Tanks storm Syrian flashpoint city Banias

AFP , Saturday 7 May 2011

Syrian tanks stormed flashpoint Banias city on Saturday, as Syrian President Bashar al-Assad ignored growing world outrage to press a violent crackdown on anti-regime protesters

The military assault came after Syrian security forces shot dead at least 26 protesters Friday during a huge "Day of Defiance" against the regime, according to a toll given by rights groups.

Rights activists reached by telephone from Nicosia said residents of Banias, in northwestern Syria on the Mediterranean coast, formed human chains in a bid to halt the military operation when it began very early Saturday.

Electricity and communications were cut as the tanks entered along three axes heading towards the southern sector of the city, the bastion of anti-regime protesters, the sources said.

Tanks also encircled the nearby town of Baida while an army boat patrolled offshore, they added.

The military sweep into Banias comes two days after a convoy of 40 military vehicles pulled out of the southern town of Daraa, another protest centre, which the military had locked down since April 25.

On Wednesday, residents of Banias said dozens of armoured vehicles, including tanks and troops reinforcements, had been deployed on the outskirts of Banias.
"It looks like they are preparing to attack the town, like they did in Daraa," one activist said.

Dozens of people were killed during the 10-day military assault on Daraa, launched with what activists termed "indiscriminate" shelling of the town.

But General Riad Haddad, the military's political department chief, insisted that troops in Daraa "did not confront the protesters.

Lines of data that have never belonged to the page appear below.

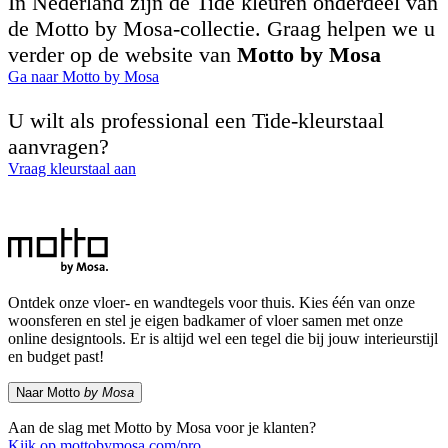
In Nederland zijn de Tide kleuren onderdeel van
de Motto by Mosa-collectie. Graag helpen we u
verder op de website van
Motto by Mosa
Ga naar Motto by Mosa
U wilt als professional een Tide-kleurstaal
aanvragen?
Vraag kleurstaal aan
Ontdek onze vloer- en wandtegels voor thuis. Kies één van onze
woonsferen en stel je eigen badkamer of vloer samen met onze
online designtools. Er is altijd wel een tegel die bij jouw interieurstijl
en budget past!
Naar Motto
by Mosa
Aan de slag met Motto by Mosa voor je klanten?
Kijk op mottobymosa.com/pro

We continue searching for terrorists hidden in several places. As the army, we never confronted the protesters."

Human rights groups say that more than 600 people have been killed and 8,000 jailed or gone missing in the crackdown on protesters since demonstrations erupted in mid-March.

The United States warned it would take "additional steps" against Syria if it continues its brutal crackdown on protesters, a week after imposing tough sanctions on the Arab nation.

"The United States believes that Syria's deplorable actions toward its people warrant a strong international response," the White House said in one of its strongest statements yet since the outbreak of unrest in the Arab state.

It warned that unless Assad's government halted its repression of peaceful pro-democracy protests, "the United States and its international partners will take additional steps to make clear our strong opposition to the Syrian government’s treatment of its people."

It also welcomed the European Union's decision to impose sanctions on Syrian officials "responsible for human rights abuses."

The EU on Friday agreed to impose sanctions on 13 Syrian officials involved in the regime's brutal crackdown on protests and will meet Monday to discuss whether to target Assad as well, diplomats said.

The Syrian rights group, Insan, put Friday's toll at 26 killed.

The toll included 16 protesters killed in the central city of Homs, six in Hama, north of Damascus, two in Jableh on the Mediterranean and another two for which it gave no details.

The military announced that 10 soldiers and policemen were killed in Homs by "armed terrorist groups", and said the bodies of some of them were mutilated by the assailants.

As the crackdown continues, prominent dissident and former MP Riad Seif, 64, was arrested in Damascus, the London-based Observatory reported on Friday. Amnesty International said he was seized while leaving a mosque.

Seif had been imprisoned twice since 2001, serving in total more than seven years in jail for seeking reforms and constitutional changes in autocratic Syria.

According to Amnesty "human rights activists involved in pro-reform protest in Syria have been forced into hiding after receiving threats from Syrian authorities."

The Syrian Revolution 2011, a Facebook group that has been a driving force of the protests, had called for the "Day of Defiance" demonstrations on Friday, saying "Liberty is close."

Tens of thousands rallied across the country, including in the Kurdish areas of Amuda and Derbassiye in northeast Syria, in the coastal city of Banias, Kafar Nubbol in the north, Al-Bukamal near the border with Iraq and in Deir Ezzor in the east, activists said.

Thousands also swarmed Saqba, near Damascus, where 300 people were rounded up on Thursday.

In a concession that failed to dampen the protest movement, Assad decreed an end to five decades of emergency rule on April 21, but his forces have continued to use deadly force and carry out arbitrary detentions.